Many Japanese Hurt, Puzzled by Chinese Protests
Reviewed by Hitoshi URABE
Article:
Many Japanese Hurt, Puzzled by Chinese Protests
By (Michal A. Lev) Chicago Tribune
http://www.duluthsuperior.com/ mld/duluthsuperior/news/world/11419813.htm
Comments:
The violence in China described (or "disguised") as protest against Japan keeps deteriorating the fragile - but was thought to be hopeful - relations built over decades of accumulation of efforts by countless number of good-willed peoples of both Japan and China.
The article introduced above is comprised of interviews made on the "ordinary" people in Japan, and the overall impression coincides with that of this reviewer, and those whose views have been exchanged.
The article summarizes by saying "People here seem hurt and puzzled by the attacks. They are indignant that the Chinese should forget that Japan has plied China with aid. And they are suspicious that China's government is manipulating public opinion against Japan because it is convenient to have a foreign scapegoat."

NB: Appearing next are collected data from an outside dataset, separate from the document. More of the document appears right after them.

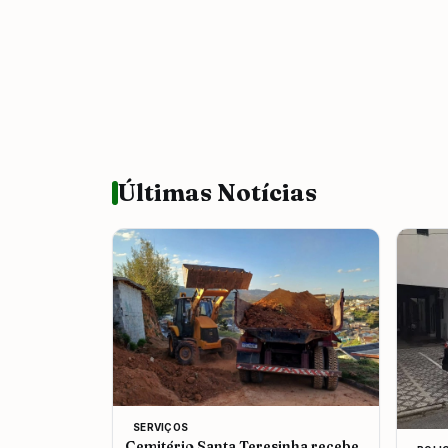
Últimas Notícias
SERVIÇOS
Cemitério Santa Teresinha recebe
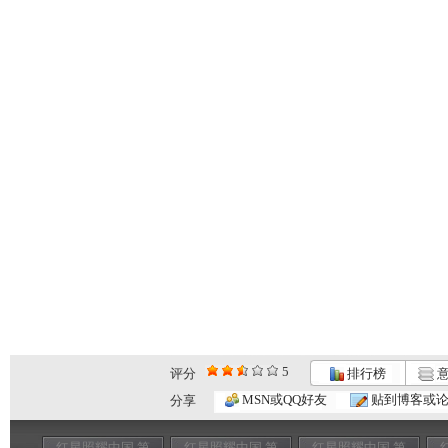
5
评分
排行榜
意
MSN或QQ好友
贴到博客或
分享
红星照耀中国 第
红星照耀中国 第
红星照耀中国 第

Just to be sure, no insult is intended in calling those interviewees "ordinary" people, it merely means that they are not necessarily professionals or scholars on international, or Chinese, affairs, that they are hard-working men and women with reasonable level of education and common sense. Accordingly, their views may not be technically correct and their expressions may be naive (or "crude") in some respects, but they do reflect the Japanese people's general response to the series of incidents in China.

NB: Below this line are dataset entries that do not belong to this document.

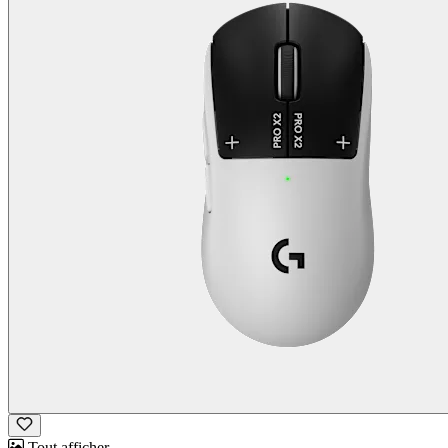
Tout afficher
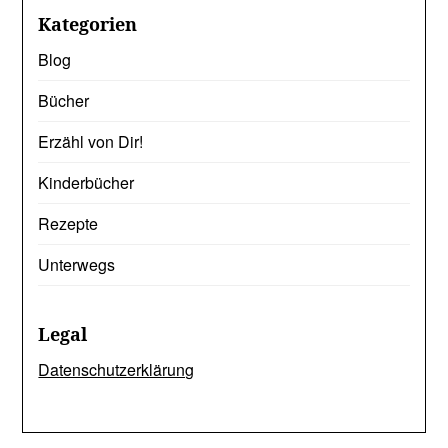
Kategorien
Blog
Bücher
Erzähl von Dir!
Kinderbücher
Rezepte
Unterwegs
Legal
Datenschutzerklärung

Feelings of most of the people in Japan range from bewildered or disappointed, to disenchanted or even disgusted. People are lost as to what could they do to "satisfy" China, while feeling Japan has for 60 years endeavored diligently to cure the damages caused by what is told to be "sinful" acts of their parents and grandparents. People are beginning to feel exhausted that if the efforts all this while has done nothing, will anything at all.

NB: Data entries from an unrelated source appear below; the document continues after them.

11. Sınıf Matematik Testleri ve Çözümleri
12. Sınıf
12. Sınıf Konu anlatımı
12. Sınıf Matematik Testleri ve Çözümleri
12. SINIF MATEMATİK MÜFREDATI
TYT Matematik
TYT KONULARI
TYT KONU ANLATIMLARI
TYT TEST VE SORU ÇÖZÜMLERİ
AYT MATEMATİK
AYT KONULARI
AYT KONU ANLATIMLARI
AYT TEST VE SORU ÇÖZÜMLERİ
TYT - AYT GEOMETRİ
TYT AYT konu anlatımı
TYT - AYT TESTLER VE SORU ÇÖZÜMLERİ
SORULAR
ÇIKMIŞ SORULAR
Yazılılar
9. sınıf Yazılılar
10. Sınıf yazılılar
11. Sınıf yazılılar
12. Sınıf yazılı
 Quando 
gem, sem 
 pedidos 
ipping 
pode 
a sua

Japan's Prime Minister Koizumi has demanded the Chinese government to apologize and compensate for the damages caused at the Japanese Embassy and the Consulates located in China, and it was reiterated by the Foreign Minister Machimura directly in Beijing to his Chinese counterpart. It should be noted here that it was not a sort of demand for apology in general on the feelings of Chinese people against Japan. It is a demand based on the "Vienna Convention on Diplomatic Relations, 1961." In section 2 of Article 22 it stipulates, "The receiving State is under a special duty to take all appropriate steps to protect the premises of the mission against any intrusion or damage and to prevent any disturbance of the peace of the mission or impairment of its dignity." Chinese government denied their responsibility and the breach of this convention they themselves have approved and ratified, which casts grave doubts as to the honesty and integrity of the government of China.